It’s Mental Health Awareness Month.
When we say “mental health” many people think mental health problems or mental health issues. Hence, there remains a stigma about even talking about mental health.
Well, mental health can also refer to wellness. We all have “mental health” but as with physical health, we tend to notice illness more than wellness. Nor is it a simple on-off switch where you are either mentally well or mentally ill. In fact, most people enjoy relatively good mental health.
I spent close to 20 years working with people who experienced mental health difficulties. In working with people labeled with psychiatric diagnoses, however, I learned the mentally ill are fundamentally no different than us. Societies segregate the worst cases, locking up the “lunatics” and “imbeciles” (once common, now archaic clinical terms).
We reversed the old saying: out of mind, out of sight — literally.
My wok taught a lot about about various conditions and diagnoses. Years before most people had heard of autism, I learned about the concept of a spectrum of autism and found it very enlightening — and on point. Various individuals display various symptoms to differing degrees.
We all encounter depressing circumstances but not everyone experiences clinical depression. We all experience anxiety facing certain situations but not everyone gets paralyzed by anxiety attacks. We all have internal monologues but not everyone hears “voices” like someone with schizophrenia might.
Yes, we all have mental health. From mental illness to mental wellness, we exist on a mental health spectrum. Moreover, where we fall on that spectrum remains dynamic throughout our life.
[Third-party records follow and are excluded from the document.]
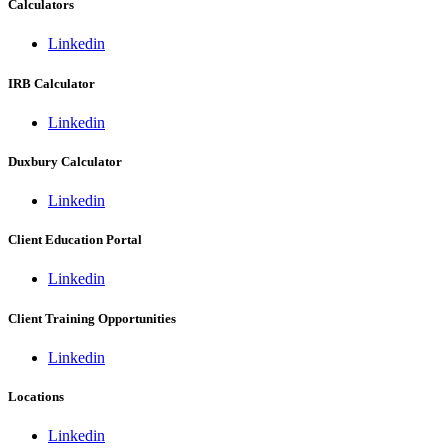
Calculators
Linkedin
IRB Calculator
Linkedin
Duxbury Calculator
Linkedin
Client Education Portal
Linkedin
Client Training Opportunities
Linkedin
Locations
Linkedin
It can change minute-to-minute, day-to-day, or over a long stretch of time.
We could all use some form of help, or therapy, whether we get it from a licensed healthcare professional, our friends & family, clergy & gurus, or self-administered practices such as meditation, mindfulness, or cognitive-behavioral self-talk.
Me, I was lucky. My work at the Brown Schools basically provided me 15 years of free therapy. I didn’t even have to probe my deepest, darkest secrets through psychotherapy. I absorbed my therapeutic lessons through osmosis via immersion in the treatments milieu. Surround yourself with people focused on mental health, and, well, you see mental health everywhere. And you start to see opportunities for working on mental wellness.
If we use our spectrum imagery, in fact, we can shift from illness to wellness by shifting from “I” to “we.” We all get by with a little help from our friends.